O rancor, que também notei, era de ver a alegria de um casal gay, realizados como humanos por terem encontrado alguém que lhes desse carinho, quando vários casais "convencionais" estavam em pé de guerra em casa, e outros, porém, não se contentavam gratuitamente de ver um gay (humano), como dizem: feliz!

O rancor é ainda de ver os negros começando a disputar em pé de igualdade as vagas nos concursos públicos, nas universidades, nos espaços sociais. Isto é, o negro, que desde 1.500 era sub-gente, passou a ser tratado na sua real condição humana. Mas os desumanos não aceitam isso (só que não assumem sua ira internalizada). E acham belo seu discurso desmontado de lógica de que cota é homologação de preconceito estatal.

Cada parente ou amigo que votou em Bolsonaro tinha um tipo de rancor, entretanto, achou por bem inventar alguma desculpa razoável para justificar o voto no não-projeto.

Nunca tinha visto uma eleição assim; em que o voto não é pelo conteúdo programático, ou a esperança de transformação, contudo, pela anulação do outro humano, aniquilação da alegria de outro humano (com pseudos desculpas de "fim da corrupção" que logo se mostrou discurso vazio, haja vista que Bolsonaro foi pego com a boca na botija e estava envolvido em Caixa 2, além dos 200 mil reais que recebera da Friboi, em 2014 – mesmo assim seus eleitores se mantiveram fies ao candidato também corrupto).

Mas, enfim, fiz esse texto apenas como introdução ao que realmente quero deixar registrado: meu poema abaixo. Será minha cartilha, meu protocolo ao formato que passarei a tratar gente que, por acaso, eu identificar com algum dos rancores acima.[2]

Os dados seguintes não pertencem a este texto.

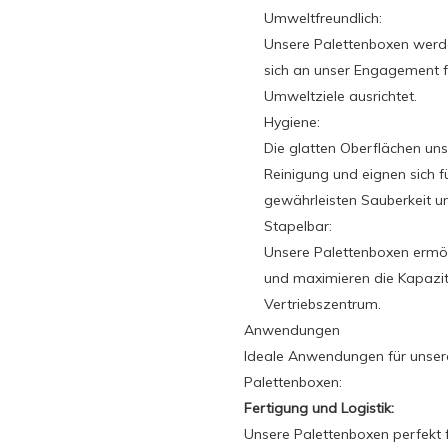
Umweltfreundlich:
Unsere Palettenboxen werde
sich an unser Engagement fü
Umweltziele ausrichtet.
Hygiene:
Die glatten Oberflächen un
Reinigung und eignen sich 
gewährleisten Sauberkeit un
Stapelbar:
Unsere Palettenboxen ermög
und maximieren die Kapazit
Vertriebszentrum.
Anwendungen
Ideale Anwendungen für unser
Palettenboxen:
Fertigung und Logistik:
Unsere Palettenboxen perfekt 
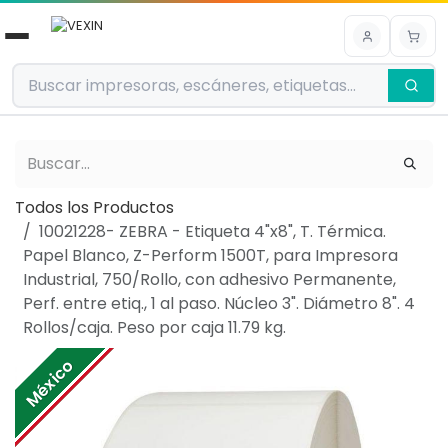
Ir al contenido
Todos los Productos
10021228- ZEBRA - Etiqueta 4"x8", T. Térmica.
Papel Blanco, Z-Perform 1500T, para Impresora
Industrial, 750/Rollo, con adhesivo Permanente,
Perf. entre etiq., 1 al paso. Núcleo 3". Diámetro 8". 4
Rollos/caja. Peso por caja 11.79 kg.
México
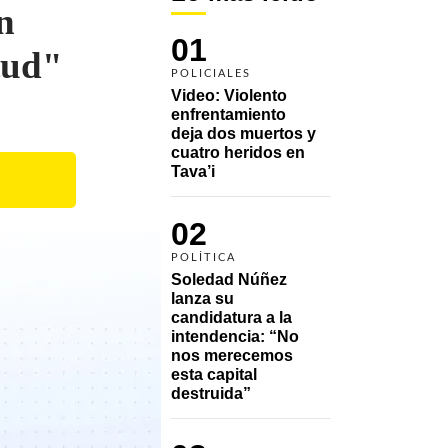
n
01
tud"
POLICIALES
Video: Violento 
enfrentamiento 
deja dos muertos y 
cuatro heridos en 
Tava’i
02
POLÍTICA
Soledad Núñez 
lanza su 
candidatura a la 
intendencia: “No 
nos merecemos 
esta capital 
destruida”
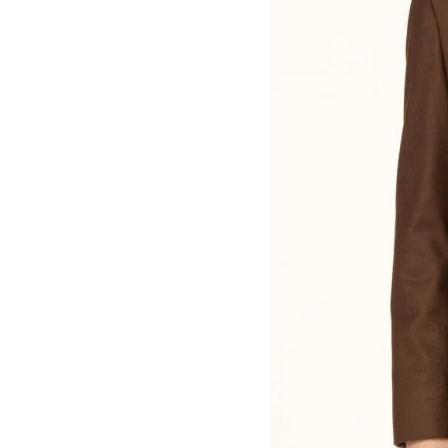
 AVEZ DÉJÀ MES MESURES
AU PANIER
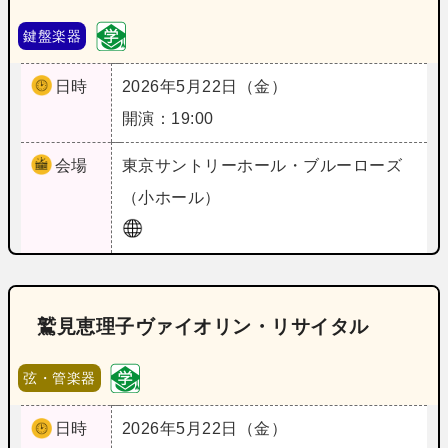
鍵盤楽器
日時
2026年5月22日（金）
開演：19:00
会場
東京
サントリーホール・ブルーローズ
（小ホール）
鷲見恵理子ヴァイオリン・リサイタル
弦・管楽器
日時
2026年5月22日（金）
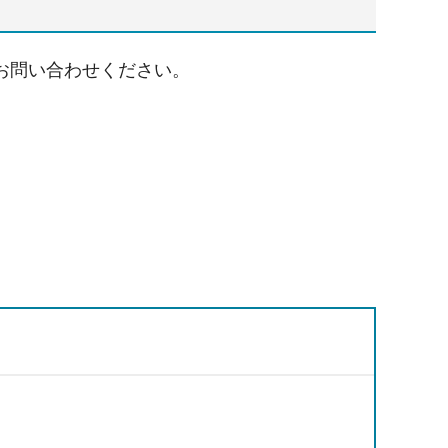
お問い合わせください。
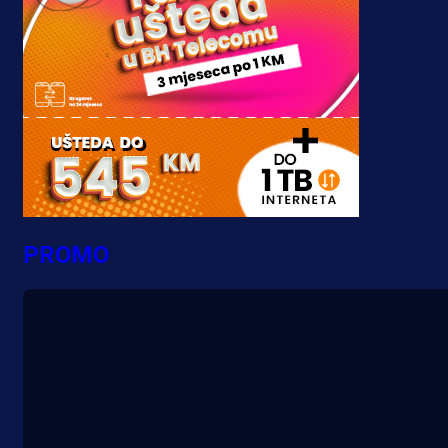
PROMO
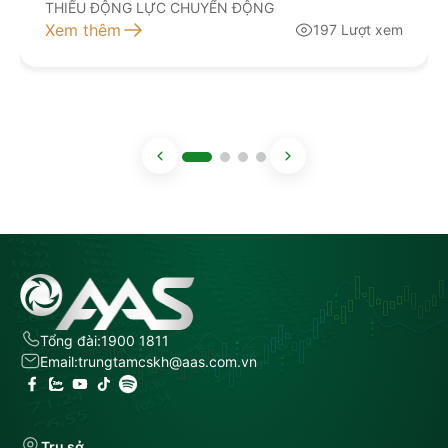
THIẾU ĐỘNG LỰC CHUYỂN ĐỘNG
Xem thêm
197 Lượt xem
Tổng đài:
1900 1811
Email:
trungtamcskh@aas.com.vn
Trụ sở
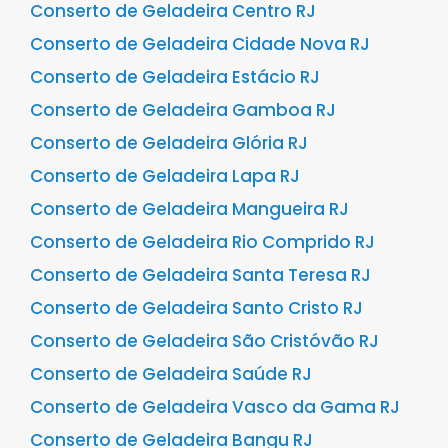
Conserto de Geladeira Centro RJ
Conserto de Geladeira Cidade Nova RJ
Conserto de Geladeira Estácio RJ
Conserto de Geladeira Gamboa RJ
Conserto de Geladeira Glória RJ
Conserto de Geladeira Lapa RJ
Conserto de Geladeira Mangueira RJ
Conserto de Geladeira Rio Comprido RJ
Conserto de Geladeira Santa Teresa RJ
Conserto de Geladeira Santo Cristo RJ
Conserto de Geladeira São Cristóvão RJ
Conserto de Geladeira Saúde RJ
Conserto de Geladeira Vasco da Gama RJ
Conserto de Geladeira Bangu RJ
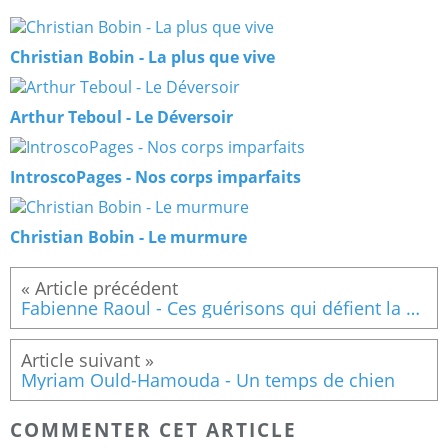
Christian Bobin - La plus que vive
Arthur Teboul - Le Déversoir
IntroscoPages - Nos corps imparfaits
Christian Bobin - Le murmure
Fabienne Raoul - Ces guérisons qui défient la science
Myriam Ould-Hamouda - Un temps de chien
COMMENTER CET ARTICLE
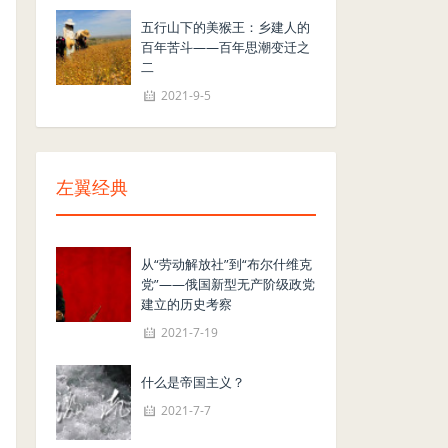
五行山下的美猴王：乡建人的
百年苦斗——百年思潮变迁之
二
2021-9-5
左翼经典
从“劳动解放社”到“布尔什维克
党”——俄国新型无产阶级政党
建立的历史考察
2021-7-19
什么是帝国主义？
2021-7-7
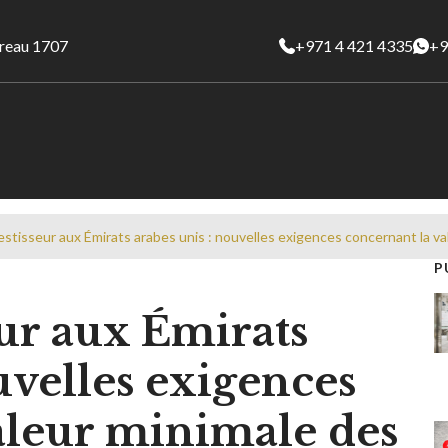
ureau 1707
+971 4 421 4335
+9
vestisseur aux Émirats arabes unis : nouvelles exigences concernant la va
P
eur aux Émirats
uvelles exigences
aleur minimale des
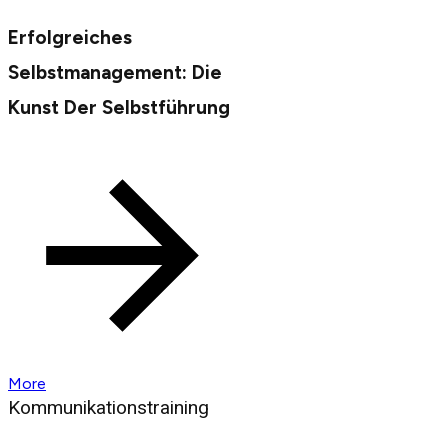
Erfolgreiches
Selbstmanagement: Die
Kunst Der Selbstführung
More
Kommunikationstraining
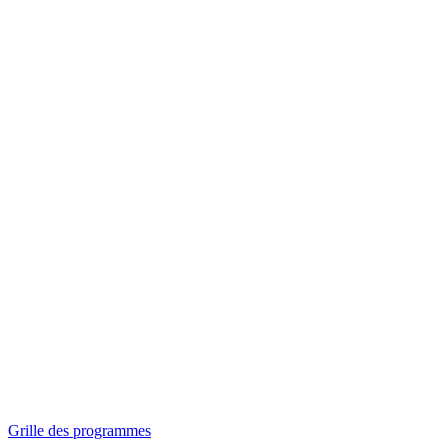
Panorama
Séances spéciales
Invitations
Grille des programmes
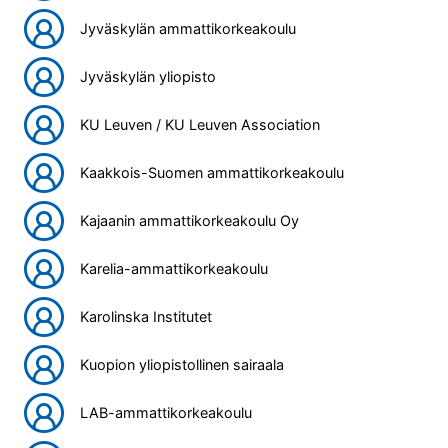
Jyväskylän ammattikorkeakoulu
Jyväskylän yliopisto
KU Leuven / KU Leuven Association
Kaakkois-Suomen ammattikorkeakoulu
Kajaanin ammattikorkeakoulu Oy
Karelia-ammattikorkeakoulu
Karolinska Institutet
Kuopion yliopistollinen sairaala
LAB-ammattikorkeakoulu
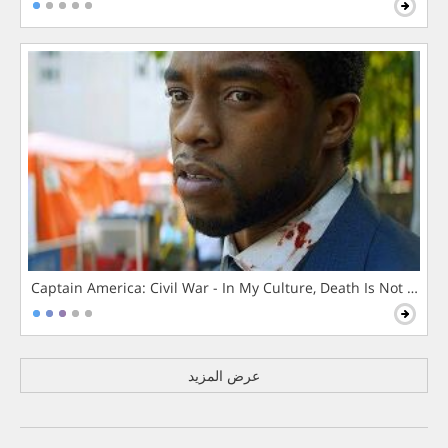
Captain America: Civil War - In My Culture, Death Is Not The 
عرض المزيد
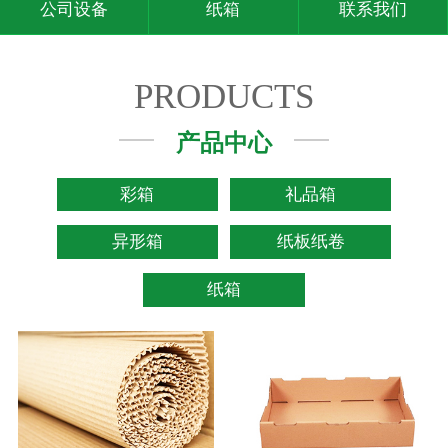
公司设备
纸箱
联系我们
PRODUCTS
产品中心
彩箱
礼品箱
异形箱
纸板纸卷
纸箱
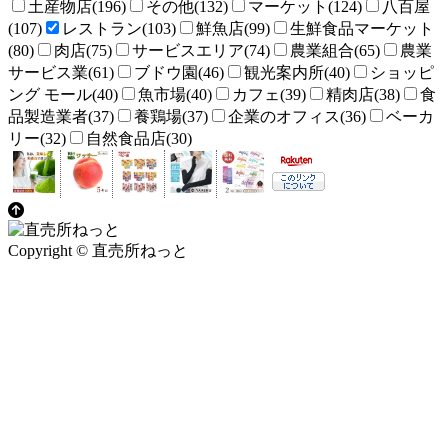
土産物店(196)
その他(132)
マーケット(124)
八百屋
(107)
レストラン(103)
鮮魚店(99)
生鮮食品マーケット
(80)
肉店(75)
サービスエリア(74)
農業組合(65)
農業
サービス業(61)
ブドウ園(46)
観光案内所(40)
ショッピ
ング モール(40)
魚市場(40)
カフェ(39)
精肉店(38)
食
品製造業者(37)
養鶏場(37)
企業のオフィス(36)
ベーカ
リー(32)
自然食品店(30)
Copyright © 直売所ねっと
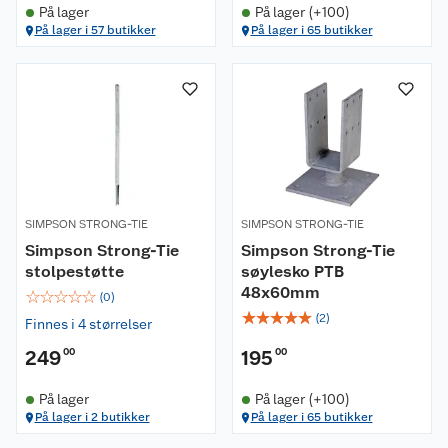
På lager
På lager (+100)
På lager i 57 butikker
På lager i 65 butikker
SIMPSON STRONG-TIE
SIMPSON STRONG-TIE
Simpson Strong-Tie
Simpson Strong-Tie
stolpestøtte
søylesko PTB
48x60mm
☆
☆
☆
☆
☆
(
0
)
☆
☆
☆
☆
☆
(
2
)
Finnes i 4 størrelser
249
00
195
00
På lager
På lager (+100)
På lager i 2 butikker
På lager i 65 butikker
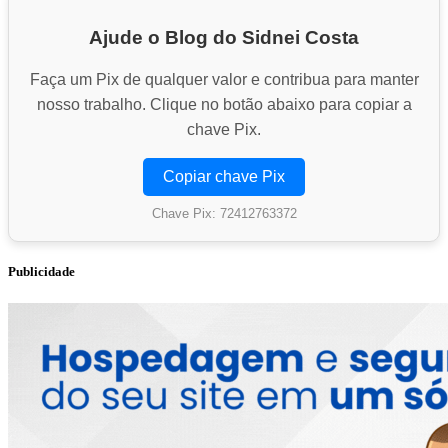
Ajude o Blog do Sidnei Costa
Faça um Pix de qualquer valor e contribua para manter
nosso trabalho. Clique no botão abaixo para copiar a
chave Pix.
Copiar chave Pix
Chave Pix: 72412763372
Publicidade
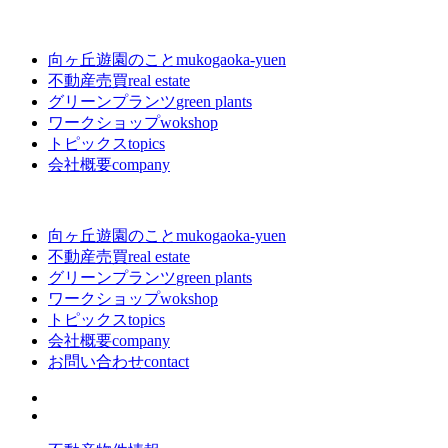
向ヶ丘遊園のこと
mukogaoka-yuen
不動産売買
real estate
グリーンプランツ
green plants
ワークショップ
wokshop
トピックス
topics
会社概要
company
向ヶ丘遊園のこと
mukogaoka-yuen
不動産売買
real estate
グリーンプランツ
green plants
ワークショップ
wokshop
トピックス
topics
会社概要
company
お問い合わせ
contact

Segue o singelo poema, que dei o título de: "O que faltou de ti".

 

Do dia de hoje em diante

Tratarei diferente

Quem trata como não-gente

O diferente de si.

 

Por que...

Você deseja cordialmente o fim do outro,

Apequena o outro no íntimo

E revela o rancor encubado

Quando confrontado com seu sucesso,

Sua alegria

(Meio vazia).

 

Receberei em minha casa de telha,

Mas não receberei onde habita meu coração.

 

Comunicarei na rotina do social,

Mas não farei dialogia civilizatória.

 

Tratarei com o respeito protocolar,

Todavia, será apenas a etiqueta trivial.

 

E não terei preconceito de ti

Para não ser como tu:

Vazio, de um lado da existência...

 

Assim, talvez me sobre mais tempo

Para preencher no outro

O que faltou de ti!

.................

[1] Primeiro, deixo claro que, dos eleitores do Bolsonaro em minha família, alguns votaram de fato acreditando que ele é uma pessoa do bem e que tem projetos para transformar o Brasil. Não sei onde viram isso. No entanto, tinham uma boa intenção.

Segundo: a metáfora e o poema não é apenas para minha família e amigos; contudo, serve à reflexão de todos os eleitores Brasil afora.

[2] Antes de finalizar, gostaria de, modestamente, aconselhar a que nos espelhemos na ética ecológica. A Natureza respeita todas as formas de vida. E acolhe o rigor e a riqueza da diversidade; une-os. Torna-os como complementares ao mosaico da beleza. Faz da diversidade a harmonia do belo. É a estética do ambiente e da vida.